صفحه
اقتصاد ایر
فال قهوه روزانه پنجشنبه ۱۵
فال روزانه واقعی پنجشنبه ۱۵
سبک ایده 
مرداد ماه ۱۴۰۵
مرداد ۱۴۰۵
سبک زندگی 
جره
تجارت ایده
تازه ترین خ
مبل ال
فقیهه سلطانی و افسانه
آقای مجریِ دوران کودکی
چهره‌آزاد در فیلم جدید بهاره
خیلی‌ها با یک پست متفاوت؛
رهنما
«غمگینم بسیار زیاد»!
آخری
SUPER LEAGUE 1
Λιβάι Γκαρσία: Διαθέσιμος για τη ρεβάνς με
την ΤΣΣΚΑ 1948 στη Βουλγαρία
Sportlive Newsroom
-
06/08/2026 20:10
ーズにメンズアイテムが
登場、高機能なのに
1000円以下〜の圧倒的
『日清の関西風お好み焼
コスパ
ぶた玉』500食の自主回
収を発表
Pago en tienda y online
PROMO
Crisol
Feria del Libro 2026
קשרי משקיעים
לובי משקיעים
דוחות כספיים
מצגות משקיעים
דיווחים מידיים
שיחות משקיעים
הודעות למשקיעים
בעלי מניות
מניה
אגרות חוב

==========

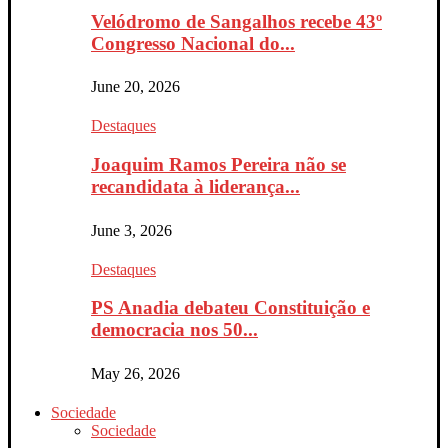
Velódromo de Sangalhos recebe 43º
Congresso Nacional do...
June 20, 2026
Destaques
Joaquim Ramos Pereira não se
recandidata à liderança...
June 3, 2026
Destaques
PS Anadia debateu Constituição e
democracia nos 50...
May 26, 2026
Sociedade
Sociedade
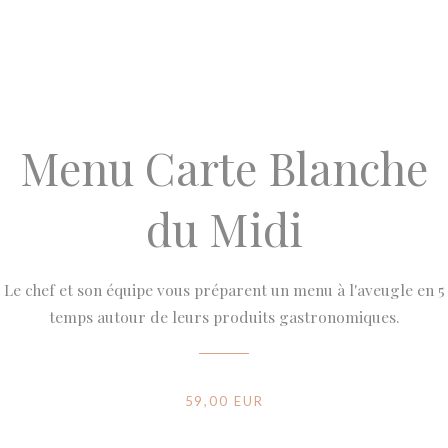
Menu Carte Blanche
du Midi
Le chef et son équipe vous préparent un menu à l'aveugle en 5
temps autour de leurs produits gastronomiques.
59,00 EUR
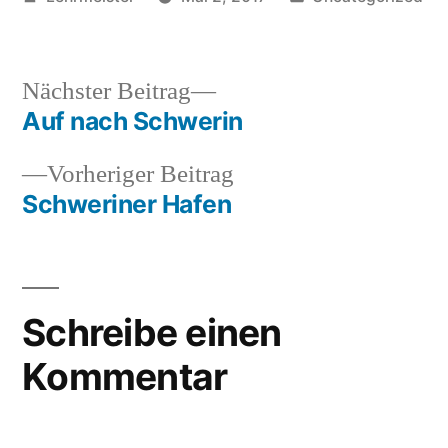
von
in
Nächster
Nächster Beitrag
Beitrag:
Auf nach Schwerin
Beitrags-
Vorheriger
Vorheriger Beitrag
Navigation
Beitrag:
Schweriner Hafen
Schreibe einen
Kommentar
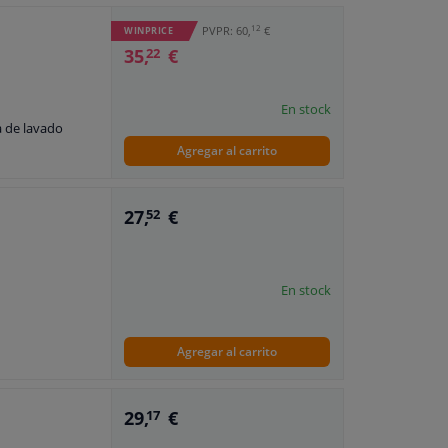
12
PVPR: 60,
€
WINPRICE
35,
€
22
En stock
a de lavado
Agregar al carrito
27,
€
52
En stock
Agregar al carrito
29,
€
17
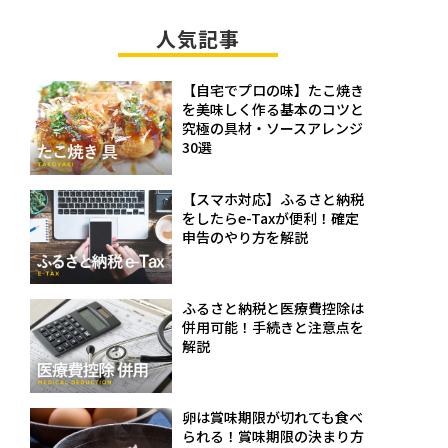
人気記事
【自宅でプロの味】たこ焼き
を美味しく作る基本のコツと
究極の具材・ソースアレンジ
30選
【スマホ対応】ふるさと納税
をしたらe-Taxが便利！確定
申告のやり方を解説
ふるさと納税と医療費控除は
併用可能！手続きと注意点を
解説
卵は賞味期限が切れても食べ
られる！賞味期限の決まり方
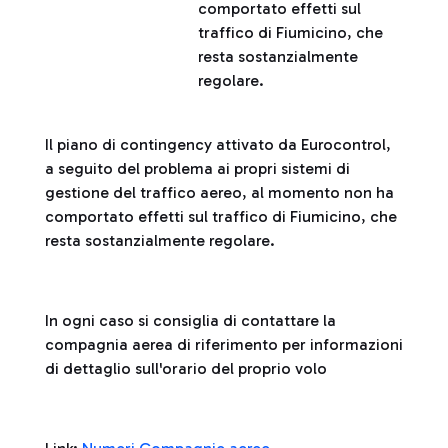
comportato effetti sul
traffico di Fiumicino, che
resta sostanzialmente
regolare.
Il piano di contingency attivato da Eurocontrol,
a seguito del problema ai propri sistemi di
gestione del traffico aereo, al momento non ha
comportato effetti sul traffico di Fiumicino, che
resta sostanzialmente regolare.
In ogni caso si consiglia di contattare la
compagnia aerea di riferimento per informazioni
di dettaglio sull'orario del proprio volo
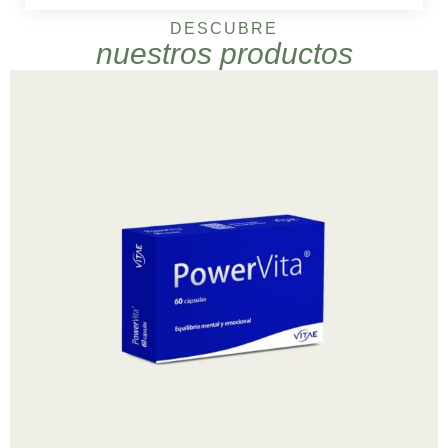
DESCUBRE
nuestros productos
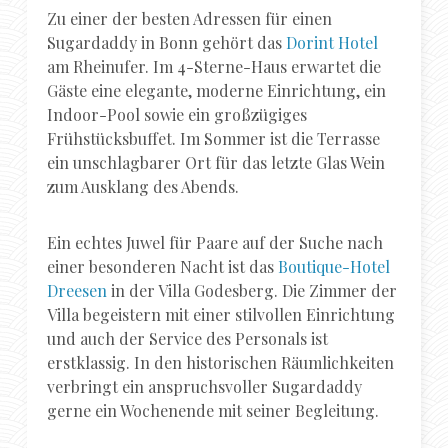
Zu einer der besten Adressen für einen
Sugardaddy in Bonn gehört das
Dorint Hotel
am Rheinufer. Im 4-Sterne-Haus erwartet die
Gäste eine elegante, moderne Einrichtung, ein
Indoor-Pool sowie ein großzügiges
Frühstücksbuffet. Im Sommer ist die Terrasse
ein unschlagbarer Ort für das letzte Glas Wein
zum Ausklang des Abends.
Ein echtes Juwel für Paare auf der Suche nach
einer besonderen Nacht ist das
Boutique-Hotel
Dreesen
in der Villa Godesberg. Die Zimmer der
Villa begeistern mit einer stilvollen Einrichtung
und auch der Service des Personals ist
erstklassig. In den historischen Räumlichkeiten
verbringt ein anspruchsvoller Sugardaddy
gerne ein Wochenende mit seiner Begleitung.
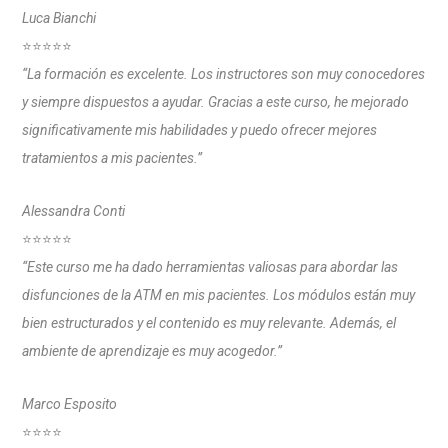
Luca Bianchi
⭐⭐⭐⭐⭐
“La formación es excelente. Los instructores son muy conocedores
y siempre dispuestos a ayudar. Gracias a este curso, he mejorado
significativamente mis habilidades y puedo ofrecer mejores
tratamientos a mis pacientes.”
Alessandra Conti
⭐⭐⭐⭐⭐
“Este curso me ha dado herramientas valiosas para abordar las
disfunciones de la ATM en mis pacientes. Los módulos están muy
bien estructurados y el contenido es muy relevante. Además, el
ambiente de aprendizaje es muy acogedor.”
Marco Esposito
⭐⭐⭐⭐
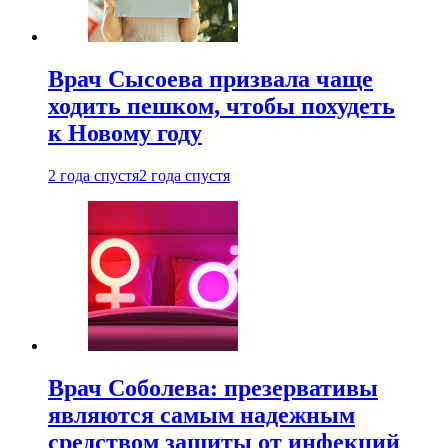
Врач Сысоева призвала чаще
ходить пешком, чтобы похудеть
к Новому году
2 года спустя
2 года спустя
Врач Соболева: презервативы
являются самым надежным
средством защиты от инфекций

==========

- TASK INSTRUCTIONS
Exact repeat of the material above: every line from the one with "をしたらe-Taxが便利！確定" through the one with "средством защиты от инфекций", endpoints included, and nothing more. No pictures.

- EXERCISE OUTPUT
をしたらe-Taxが便利！確定
申告のやり方を解説
ふるさと納税と医療費控除は
併用可能！手続きと注意点を
解説
卵は賞味期限が切れても食べ
られる！賞味期限の決まり方
comportato effetti sul
traffico di Fiumicino, che
resta sostanzialmente
regolare.
Il piano di contingency attivato da Eurocontrol,
a seguito del problema ai propri sistemi di
gestione del traffico aereo, al momento non ha
comportato effetti sul traffico di Fiumicino, che
resta sostanzialmente regolare.
In ogni caso si consiglia di contattare la
compagnia aerea di riferimento per informazioni
di dettaglio sull'orario del proprio volo
DESCUBRE
nuestros productos
Zu einer der besten Adressen für einen
Sugardaddy in Bonn gehört das
Dorint Hotel
am Rheinufer. Im 4-Sterne-Haus erwartet die
Gäste eine elegante, moderne Einrichtung, ein
Indoor-Pool sowie ein großzügiges
Frühstücksbuffet. Im Sommer ist die Terrasse
ein unschlagbarer Ort für das letzte Glas Wein
zum Ausklang des Abends.
Ein echtes Juwel für Paare auf der Suche nach
einer besonderen Nacht ist das
Boutique-Hotel
Dreesen
in der Villa Godesberg. Die Zimmer der
Villa begeistern mit einer stilvollen Einrichtung
und auch der Service des Personals ist
erstklassig. In den historischen Räumlichkeiten
verbringt ein anspruchsvoller Sugardaddy
gerne ein Wochenende mit seiner Begleitung.
Luca Bianchi
⭐⭐⭐⭐⭐
“La formación es excelente. Los instructores son muy conocedores
y siempre dispuestos a ayudar. Gracias a este curso, he mejorado
significativamente mis habilidades y puedo ofrecer mejores
tratamientos a mis pacientes.”
Alessandra Conti
⭐⭐⭐⭐⭐
“Este curso me ha dado herramientas valiosas para abordar las
disfunciones de la ATM en mis pacientes. Los módulos están muy
bien estructurados y el contenido es muy relevante. Además, el
ambiente de aprendizaje es muy acogedor.”
Marco Esposito
⭐⭐⭐⭐
Врач Сысоева призвала чаще
ходить пешком, чтобы похудеть
к Новому году
2 года спустя
2 года спустя
Врач Соболева: презервативы
являются самым надежным
средством защиты от инфекций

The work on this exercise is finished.